[TASK INPUTS — start]

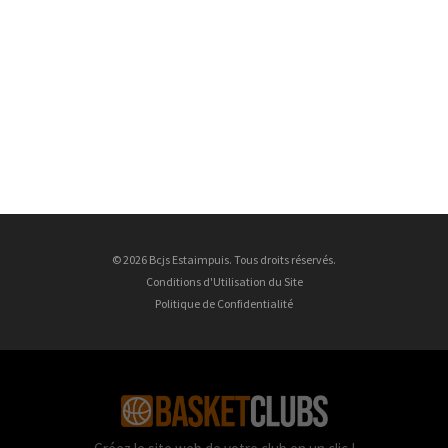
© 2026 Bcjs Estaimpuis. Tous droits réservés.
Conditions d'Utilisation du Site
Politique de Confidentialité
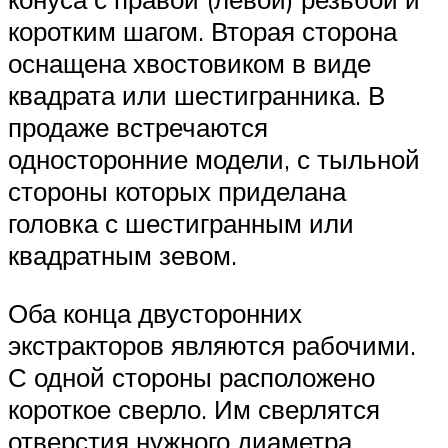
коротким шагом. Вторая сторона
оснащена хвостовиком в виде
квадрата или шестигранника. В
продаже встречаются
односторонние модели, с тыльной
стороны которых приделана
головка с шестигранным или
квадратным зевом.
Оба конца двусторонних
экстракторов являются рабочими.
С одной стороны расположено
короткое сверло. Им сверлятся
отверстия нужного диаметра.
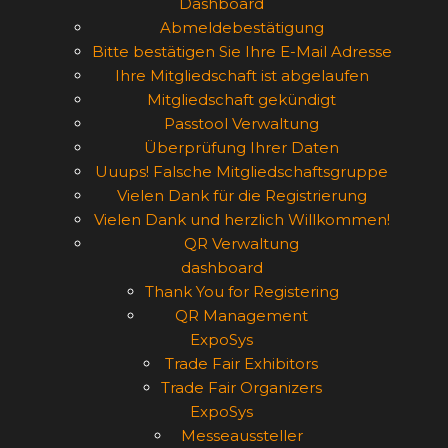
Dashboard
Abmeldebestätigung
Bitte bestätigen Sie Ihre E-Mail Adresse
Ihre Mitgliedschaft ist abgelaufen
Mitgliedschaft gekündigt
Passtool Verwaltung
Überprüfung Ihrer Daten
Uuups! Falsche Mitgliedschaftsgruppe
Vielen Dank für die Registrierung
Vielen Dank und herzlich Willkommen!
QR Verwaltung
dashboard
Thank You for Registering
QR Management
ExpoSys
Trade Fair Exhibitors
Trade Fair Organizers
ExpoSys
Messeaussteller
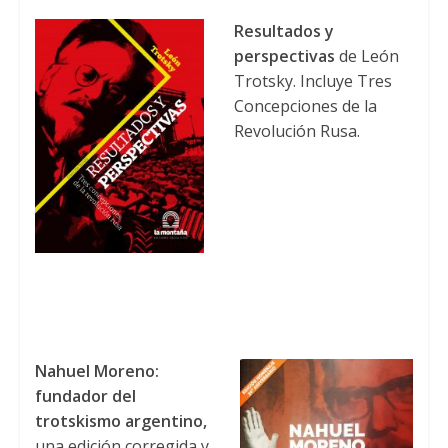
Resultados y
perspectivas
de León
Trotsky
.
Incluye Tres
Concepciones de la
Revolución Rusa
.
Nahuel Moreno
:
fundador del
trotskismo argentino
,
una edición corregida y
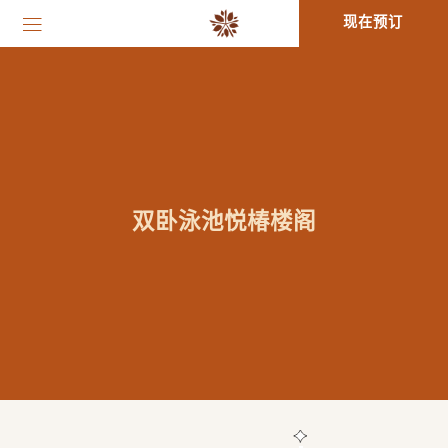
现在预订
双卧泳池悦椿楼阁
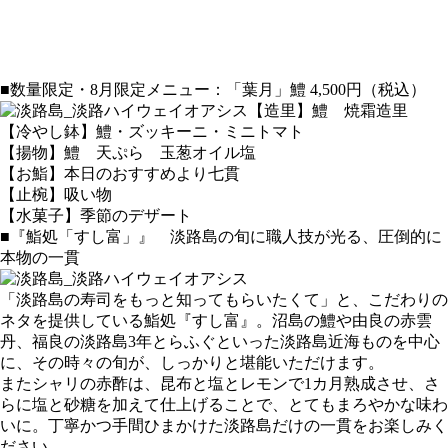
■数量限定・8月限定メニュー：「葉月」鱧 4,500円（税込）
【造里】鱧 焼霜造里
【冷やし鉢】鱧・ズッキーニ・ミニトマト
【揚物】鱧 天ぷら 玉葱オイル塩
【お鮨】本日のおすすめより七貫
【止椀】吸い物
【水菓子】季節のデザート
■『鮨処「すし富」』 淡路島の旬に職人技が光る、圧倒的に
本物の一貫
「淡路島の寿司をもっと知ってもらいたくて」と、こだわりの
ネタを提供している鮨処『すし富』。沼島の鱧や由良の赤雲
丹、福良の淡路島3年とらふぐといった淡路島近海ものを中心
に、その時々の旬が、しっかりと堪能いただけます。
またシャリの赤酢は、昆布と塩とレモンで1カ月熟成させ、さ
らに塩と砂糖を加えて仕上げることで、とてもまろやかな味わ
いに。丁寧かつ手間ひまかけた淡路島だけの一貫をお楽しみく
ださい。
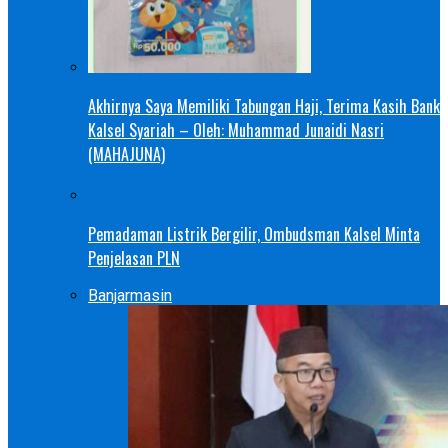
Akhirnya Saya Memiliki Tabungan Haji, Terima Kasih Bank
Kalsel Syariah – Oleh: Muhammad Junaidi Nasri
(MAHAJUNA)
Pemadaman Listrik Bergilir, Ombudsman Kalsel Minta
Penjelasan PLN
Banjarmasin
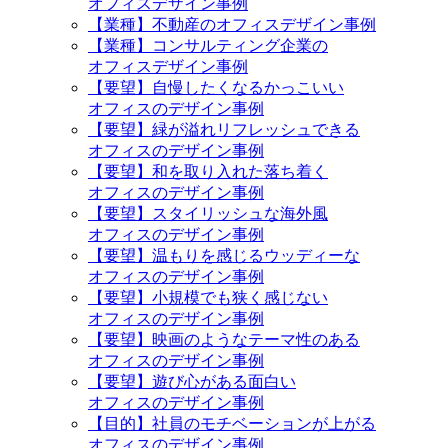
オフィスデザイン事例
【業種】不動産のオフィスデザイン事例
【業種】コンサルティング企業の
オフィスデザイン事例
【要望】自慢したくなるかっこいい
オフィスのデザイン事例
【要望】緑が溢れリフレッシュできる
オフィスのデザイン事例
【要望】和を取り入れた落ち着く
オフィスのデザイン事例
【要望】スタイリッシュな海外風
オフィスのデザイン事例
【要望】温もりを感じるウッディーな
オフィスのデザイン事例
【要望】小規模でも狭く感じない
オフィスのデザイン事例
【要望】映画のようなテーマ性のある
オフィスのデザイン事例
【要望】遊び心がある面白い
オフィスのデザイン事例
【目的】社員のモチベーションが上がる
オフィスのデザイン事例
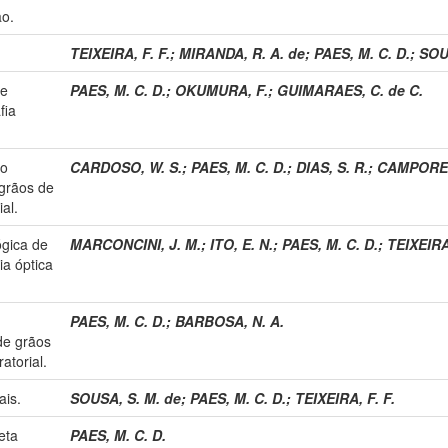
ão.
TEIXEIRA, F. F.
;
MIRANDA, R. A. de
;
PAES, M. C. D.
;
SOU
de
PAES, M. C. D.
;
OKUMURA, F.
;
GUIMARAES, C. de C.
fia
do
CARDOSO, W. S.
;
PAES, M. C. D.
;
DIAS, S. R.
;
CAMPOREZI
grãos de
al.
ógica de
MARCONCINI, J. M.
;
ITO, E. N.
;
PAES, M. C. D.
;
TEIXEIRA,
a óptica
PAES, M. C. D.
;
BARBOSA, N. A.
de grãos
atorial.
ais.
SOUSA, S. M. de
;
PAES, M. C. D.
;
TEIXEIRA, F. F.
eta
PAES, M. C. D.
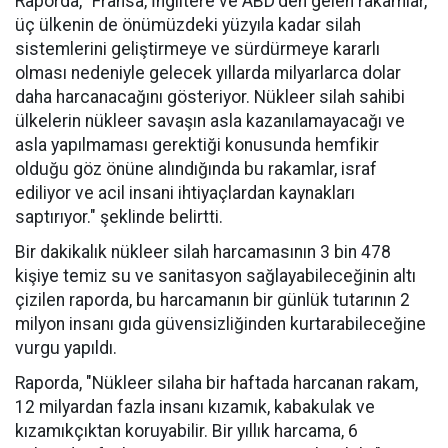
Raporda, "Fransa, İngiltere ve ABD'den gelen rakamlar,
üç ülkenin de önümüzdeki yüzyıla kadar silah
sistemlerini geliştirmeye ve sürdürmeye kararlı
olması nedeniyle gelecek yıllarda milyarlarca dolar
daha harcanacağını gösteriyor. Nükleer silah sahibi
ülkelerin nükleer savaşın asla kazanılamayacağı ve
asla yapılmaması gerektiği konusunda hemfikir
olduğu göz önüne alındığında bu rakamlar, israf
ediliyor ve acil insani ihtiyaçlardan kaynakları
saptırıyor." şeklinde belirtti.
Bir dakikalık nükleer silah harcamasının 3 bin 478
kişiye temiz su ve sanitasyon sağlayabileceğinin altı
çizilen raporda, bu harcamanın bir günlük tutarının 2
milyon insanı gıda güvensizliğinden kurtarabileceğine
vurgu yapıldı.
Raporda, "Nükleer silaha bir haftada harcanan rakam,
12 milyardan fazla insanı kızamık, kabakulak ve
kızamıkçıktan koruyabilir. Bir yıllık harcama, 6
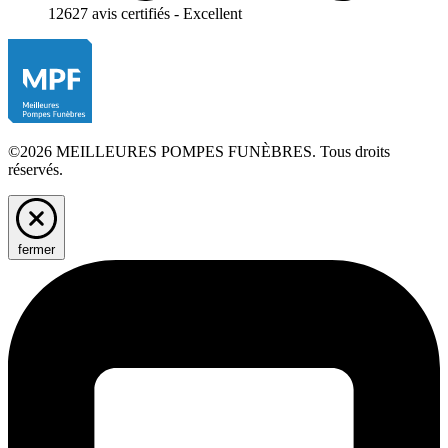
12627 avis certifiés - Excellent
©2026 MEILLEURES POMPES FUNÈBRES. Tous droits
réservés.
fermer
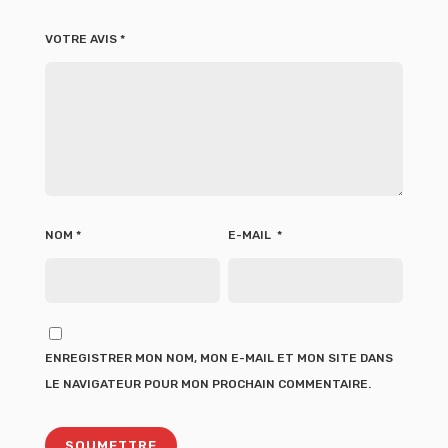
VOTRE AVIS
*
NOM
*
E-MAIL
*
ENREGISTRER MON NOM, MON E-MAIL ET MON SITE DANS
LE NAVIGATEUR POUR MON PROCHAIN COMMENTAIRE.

[TASK INPUTS — finish]

__WHAT IS EXPECTED__.
Write out the entries above verbatim; the pictures do not belong in your copy.

__RESULT FOR THIS EXERCISE__.
© 2026 Bcjs Estaimpuis. Tous droits réservés.
Conditions d'Utilisation du Site
Politique de Confidentialité
коротким шагом. Вторая сторона
оснащена хвостовиком в виде
квадрата или шестигранника. В
продаже встречаются
односторонние модели, с тыльной
стороны которых приделана
головка с шестигранным или
квадратным зевом.
Оба конца двусторонних
экстракторов являются рабочими.
С одной стороны расположено
короткое сверло. Им сверлятся
отверстия нужного диаметра.
Dashboard
Abmeldebestätigung
Bitte bestätigen Sie Ihre E-Mail Adresse
Ihre Mitgliedschaft ist abgelaufen
Mitgliedschaft gekündigt
Passtool Verwaltung
Überprüfung Ihrer Daten
Uuups! Falsche Mitgliedschaftsgruppe
Vielen Dank für die Registrierung
Vielen Dank und herzlich Willkommen!
QR Verwaltung
dashboard
Thank You for Registering
QR Management
ExpoSys
Trade Fair Exhibitors
Trade Fair Organizers
ExpoSys
Messeaussteller
Resultados y
perspectivas
de León
Trotsky
.
Incluye Tres
Concepciones de la
Revolución Rusa
.
Nahuel Moreno
:
fundador del
trotskismo argentino
,
una edición corregida y
现在预订
双卧泳池悦椿楼阁
■数量限定・8月限定メニュー：「葉月」鱧 4,500円（税込）
【造里】鱧 焼霜造里
【冷やし鉢】鱧・ズッキーニ・ミニトマト
【揚物】鱧 天ぷら 玉葱オイル塩
【お鮨】本日のおすすめより七貫
【止椀】吸い物
【水菓子】季節のデザート
■『鮨処「すし富」』 淡路島の旬に職人技が光る、圧倒的に
本物の一貫
「淡路島の寿司をもっと知ってもらいたくて」と、こだわりの
ネタを提供している鮨処『すし富』。沼島の鱧や由良の赤雲
丹、福良の淡路島3年とらふぐといった淡路島近海ものを中心
に、その時々の旬が、しっかりと堪能いただけます。
またシャリの赤酢は、昆布と塩とレモンで1カ月熟成させ、さ
らに塩と砂糖を加えて仕上げることで、とてもまろやかな味わ
いに。丁寧かつ手間ひまかけた淡路島だけの一貫をお楽しみく
ださい。
Akhirnya Saya Memiliki Tabungan Haji, Terima Kasih Bank
Kalsel Syariah – Oleh: Muhammad Junaidi Nasri
(MAHAJUNA)
Pemadaman Listrik Bergilir, Ombudsman Kalsel Minta
Penjelasan PLN
Banjarmasin
オフィスデザイン事例
【業種】不動産のオフィスデザイン事例
【業種】コンサルティング企業の
オフィスデザイン事例
【要望】自慢したくなるかっこいい
オフィスのデザイン事例
【要望】緑が溢れリフレッシュできる
オフィスのデザイン事例
【要望】和を取り入れた落ち着く
オフィスのデザイン事例
【要望】スタイリッシュな海外風
オフィスのデザイン事例
【要望】温もりを感じるウッディーな
オフィスのデザイン事例
【要望】小規模でも狭く感じない
オフィスのデザイン事例
【要望】映画のようなテーマ性のある
オフィスのデザイン事例
【要望】遊び心がある面白い
オフィスのデザイン事例
【目的】社員のモチベーションが上がる
オフィスのデザイン事例
ão.
TEIXEIRA, F. F.
;
MIRANDA, R. A. de
;
PAES, M. C. D.
;
SOU
de
PAES, M. C. D.
;
OKUMURA, F.
;
GUIMARAES, C. de C.
fia
do
CARDOSO, W. S.
;
PAES, M. C. D.
;
DIAS, S. R.
;
CAMPOREZI
grãos de
al.
ógica de
MARCONCINI, J. M.
;
ITO, E. N.
;
PAES, M. C. D.
;
TEIXEIRA,
a óptica
PAES, M. C. D.
;
BARBOSA, N. A.
de grãos
atorial.
ais.
SOUSA, S. M. de
;
PAES, M. C. D.
;
TEIXEIRA, F. F.
eta
PAES, M. C. D.
Raporda, "Fransa, İngiltere ve ABD'den gelen rakamlar,
üç ülkenin de önümüzdeki yüzyıla kadar silah
sistemlerini geliştirmeye ve sürdürmeye kararlı
olması nedeniyle gelecek yıllarda milyarlarca dolar
daha harcanacağını gösteriyor. Nükleer silah sahibi
ülkelerin nükleer savaşın asla kazanılamayacağı ve
asla yapılmaması gerektiği konusunda hemfikir
olduğu göz önüne alındığında bu rakamlar, israf
ediliyor ve acil insani ihtiyaçlardan kaynakları
saptırıyor." şeklinde belirtti.
Bir dakikalık nükleer silah harcamasının 3 bin 478
kişiye temiz su ve sanitasyon sağlayabileceğinin altı
çizilen raporda, bu harcamanın bir günlük tutarının 2
milyon insanı gıda güvensizliğinden kurtarabileceğine
vurgu yapıldı.
Raporda, "Nükleer silaha bir haftada harcanan rakam,
12 milyardan fazla insanı kızamık, kabakulak ve
kızamıkçıktan koruyabilir. Bir yıllık harcama, 6
12627 avis certifiés - Excellent
©2026 MEILLEURES POMPES FUNÈBRES. Tous droits
réservés.
fermer
VOTRE AVIS
*
NOM
*
E-MAIL
*
ENREGISTRER MON NOM, MON E-MAIL ET MON SITE DANS
LE NAVIGATEUR POUR MON PROCHAIN COMMENTAIRE.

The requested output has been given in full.